Multiple choice reply
What
Within a comment, at mention another user. And at the same time, specify a few responses. This can be via some special markdown or a dedicated UI/modal.
As the responder, you can select one of the responses provided, and GitLab adds a comment for you.
Why
There are a lot of communications at GitLab. Often times, there is not clear expectation of what is required by someone responding to a message. Sometimes people ask for a specific question and expect a response. Sometimes they just cc
. Sometimes they fyi
. Sometimes they just at mention with no context at all.
I think in most cases, it should fall on the initiator of the conversation to drive the conversation and provide context and be intentional in what information they want. This is "pull-based" model of conversation and I think is what makes GitLab as a company successful. We have so many initiatives going on, it's hard to expect everyone to participate in everything. So we should trust the people who are leading the initiatives to make the best decisions, and thus, drive the conversation.
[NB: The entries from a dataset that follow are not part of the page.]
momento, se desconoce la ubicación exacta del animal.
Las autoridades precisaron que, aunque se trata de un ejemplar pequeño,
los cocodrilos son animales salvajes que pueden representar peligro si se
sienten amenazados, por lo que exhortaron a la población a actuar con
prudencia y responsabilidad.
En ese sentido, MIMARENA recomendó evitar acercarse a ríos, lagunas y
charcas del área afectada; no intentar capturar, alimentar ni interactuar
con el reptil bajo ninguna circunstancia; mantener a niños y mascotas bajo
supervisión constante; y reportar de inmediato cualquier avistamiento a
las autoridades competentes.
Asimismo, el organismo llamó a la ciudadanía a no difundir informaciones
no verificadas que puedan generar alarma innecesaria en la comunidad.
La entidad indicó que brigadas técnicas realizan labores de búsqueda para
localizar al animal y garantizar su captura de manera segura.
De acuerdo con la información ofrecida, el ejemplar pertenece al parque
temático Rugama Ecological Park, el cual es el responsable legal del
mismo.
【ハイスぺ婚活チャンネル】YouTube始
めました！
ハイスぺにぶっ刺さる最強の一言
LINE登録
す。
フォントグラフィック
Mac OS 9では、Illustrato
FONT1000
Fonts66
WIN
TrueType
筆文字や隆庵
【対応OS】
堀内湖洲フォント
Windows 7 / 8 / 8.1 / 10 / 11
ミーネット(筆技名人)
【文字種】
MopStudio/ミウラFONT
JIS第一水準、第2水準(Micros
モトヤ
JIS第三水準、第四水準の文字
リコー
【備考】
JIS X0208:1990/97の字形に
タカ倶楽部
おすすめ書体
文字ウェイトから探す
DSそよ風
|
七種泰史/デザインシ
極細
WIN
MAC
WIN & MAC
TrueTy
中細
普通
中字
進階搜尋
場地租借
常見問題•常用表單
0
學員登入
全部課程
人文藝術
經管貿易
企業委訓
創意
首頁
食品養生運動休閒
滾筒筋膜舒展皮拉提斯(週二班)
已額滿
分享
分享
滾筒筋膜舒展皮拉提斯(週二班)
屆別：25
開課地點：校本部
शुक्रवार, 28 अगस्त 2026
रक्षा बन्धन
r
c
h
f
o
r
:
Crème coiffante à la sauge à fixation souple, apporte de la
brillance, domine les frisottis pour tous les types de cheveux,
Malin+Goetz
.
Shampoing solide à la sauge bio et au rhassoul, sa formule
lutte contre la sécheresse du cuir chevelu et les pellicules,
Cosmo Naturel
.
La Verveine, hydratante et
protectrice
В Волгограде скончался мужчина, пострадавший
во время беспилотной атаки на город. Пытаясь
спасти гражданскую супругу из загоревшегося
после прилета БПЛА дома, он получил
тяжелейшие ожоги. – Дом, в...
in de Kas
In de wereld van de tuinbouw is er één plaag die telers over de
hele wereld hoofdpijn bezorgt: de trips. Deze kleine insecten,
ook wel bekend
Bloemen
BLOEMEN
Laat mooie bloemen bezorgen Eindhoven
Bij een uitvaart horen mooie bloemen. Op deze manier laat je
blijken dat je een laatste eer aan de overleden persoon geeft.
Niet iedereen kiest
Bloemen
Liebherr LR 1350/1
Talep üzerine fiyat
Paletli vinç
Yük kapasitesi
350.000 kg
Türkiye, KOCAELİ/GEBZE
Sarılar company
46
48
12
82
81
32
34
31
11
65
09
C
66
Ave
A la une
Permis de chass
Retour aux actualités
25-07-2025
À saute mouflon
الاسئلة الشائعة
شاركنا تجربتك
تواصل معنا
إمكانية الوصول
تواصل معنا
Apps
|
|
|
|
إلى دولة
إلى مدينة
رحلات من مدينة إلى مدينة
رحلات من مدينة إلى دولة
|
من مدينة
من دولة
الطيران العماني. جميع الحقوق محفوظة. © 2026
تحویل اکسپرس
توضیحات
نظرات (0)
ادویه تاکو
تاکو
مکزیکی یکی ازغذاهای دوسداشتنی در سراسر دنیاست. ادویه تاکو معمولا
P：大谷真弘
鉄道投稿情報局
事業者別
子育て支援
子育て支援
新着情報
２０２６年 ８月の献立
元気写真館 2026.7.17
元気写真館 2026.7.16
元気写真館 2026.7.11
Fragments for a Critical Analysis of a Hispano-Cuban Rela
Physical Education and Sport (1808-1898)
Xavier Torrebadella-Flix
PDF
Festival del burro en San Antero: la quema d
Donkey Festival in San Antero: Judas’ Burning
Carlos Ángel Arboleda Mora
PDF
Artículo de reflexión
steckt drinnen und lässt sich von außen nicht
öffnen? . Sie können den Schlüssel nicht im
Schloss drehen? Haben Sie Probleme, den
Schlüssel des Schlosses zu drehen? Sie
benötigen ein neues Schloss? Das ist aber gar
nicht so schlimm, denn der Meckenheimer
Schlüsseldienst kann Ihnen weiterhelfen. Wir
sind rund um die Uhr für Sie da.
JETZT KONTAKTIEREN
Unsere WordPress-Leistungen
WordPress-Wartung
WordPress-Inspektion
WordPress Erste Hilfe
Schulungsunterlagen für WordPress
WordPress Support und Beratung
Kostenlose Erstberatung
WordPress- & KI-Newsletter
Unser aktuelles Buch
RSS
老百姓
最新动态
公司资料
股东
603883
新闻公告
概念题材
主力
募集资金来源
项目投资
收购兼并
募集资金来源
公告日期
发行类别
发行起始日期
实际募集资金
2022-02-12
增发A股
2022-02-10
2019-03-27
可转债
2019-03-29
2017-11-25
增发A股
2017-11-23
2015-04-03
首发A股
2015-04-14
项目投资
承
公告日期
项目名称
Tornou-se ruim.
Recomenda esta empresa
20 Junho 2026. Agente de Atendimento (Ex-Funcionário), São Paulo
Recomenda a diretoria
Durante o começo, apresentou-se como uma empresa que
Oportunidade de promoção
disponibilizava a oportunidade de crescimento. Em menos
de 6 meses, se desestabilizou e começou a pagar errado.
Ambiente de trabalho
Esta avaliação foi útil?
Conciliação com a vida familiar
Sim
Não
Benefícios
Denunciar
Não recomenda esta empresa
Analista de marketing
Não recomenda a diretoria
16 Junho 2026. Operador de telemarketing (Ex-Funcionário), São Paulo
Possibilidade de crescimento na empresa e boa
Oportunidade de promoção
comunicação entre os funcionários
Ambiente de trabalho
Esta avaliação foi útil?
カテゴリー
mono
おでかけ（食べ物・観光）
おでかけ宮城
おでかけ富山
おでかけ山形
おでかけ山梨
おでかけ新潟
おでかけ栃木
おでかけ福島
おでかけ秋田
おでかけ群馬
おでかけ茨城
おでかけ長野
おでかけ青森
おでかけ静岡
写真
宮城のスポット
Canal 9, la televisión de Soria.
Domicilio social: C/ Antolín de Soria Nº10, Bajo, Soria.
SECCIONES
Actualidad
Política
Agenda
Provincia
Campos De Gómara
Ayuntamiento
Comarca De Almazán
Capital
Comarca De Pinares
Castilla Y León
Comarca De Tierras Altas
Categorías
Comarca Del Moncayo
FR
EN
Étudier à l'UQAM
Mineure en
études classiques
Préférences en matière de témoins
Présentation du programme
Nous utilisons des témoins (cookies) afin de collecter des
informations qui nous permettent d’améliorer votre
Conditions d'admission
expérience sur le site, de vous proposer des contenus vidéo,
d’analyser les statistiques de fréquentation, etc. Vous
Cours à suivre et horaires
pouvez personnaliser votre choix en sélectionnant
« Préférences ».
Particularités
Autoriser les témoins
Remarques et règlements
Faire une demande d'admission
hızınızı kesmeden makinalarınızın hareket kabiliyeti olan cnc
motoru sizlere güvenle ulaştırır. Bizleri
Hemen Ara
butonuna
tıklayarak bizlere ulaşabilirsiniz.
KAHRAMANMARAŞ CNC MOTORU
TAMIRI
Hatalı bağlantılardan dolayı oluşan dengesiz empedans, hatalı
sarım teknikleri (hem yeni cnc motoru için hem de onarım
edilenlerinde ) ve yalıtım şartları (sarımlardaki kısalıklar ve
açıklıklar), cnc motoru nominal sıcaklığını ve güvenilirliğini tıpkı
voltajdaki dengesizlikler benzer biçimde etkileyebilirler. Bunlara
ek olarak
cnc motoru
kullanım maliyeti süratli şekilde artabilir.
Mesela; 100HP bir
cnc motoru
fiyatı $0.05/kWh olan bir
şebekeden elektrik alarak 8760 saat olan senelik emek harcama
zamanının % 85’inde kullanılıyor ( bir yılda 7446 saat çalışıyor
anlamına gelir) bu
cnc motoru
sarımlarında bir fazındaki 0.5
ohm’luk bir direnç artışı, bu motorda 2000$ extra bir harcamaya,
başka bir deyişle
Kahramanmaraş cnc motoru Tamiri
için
A feature like this precisely encourages this behavior, because it makes it a lot easier for an initiator to describe what they want. Furthermore, the responder may only have to just simply click a response (instead of typing), which further makes it easier and less friction for everyone to contribute.
This feature will not discourage collaboration and contribution. At GitLab, there are a few ways to leverage your communications (and move things along). Roughly, these include:
- Your manager pings you for something. So you should respond.
- A co-worker that is part of your "regular team" and pings you for something, and their work directly is blocked by you. You should unblock them because since they are part of your "regular team", their work is very likely related to your work.
- A co-worker that is not part of your "regular team" pings you, and it's a nonblocking initiative. You may not respond.
In the first case, you are likely to respond, and so this proposed feature is less useful because you are already incented to respond. The quick response UI would be helpful however. The latter two cases are helpful because they reduce the friction of responding and help the initiator frame the discussion and set up structured collaboration. In the last case, the initiator of the conversation really needs to leverage "excitement" to get the responder to engage. At GitLab, this has been very successful to get parties across departments collaborating on initiatives that are not part of their job description. But because they are personally passionate about something, they add value. This is great. A passionate individual would continue to use existing mechanisms of GitLab to communicate, so this feature is not for them specifically, but it would not block them!
Opportunity
Typical messaging technologies and designs in business apps have learned a lot from consumer apps over the years. This is an interesting problem space because we are focused specifically on a business communications problem. I think this would be really interesting to explore and see how it differentiates from the consumer space more broadly.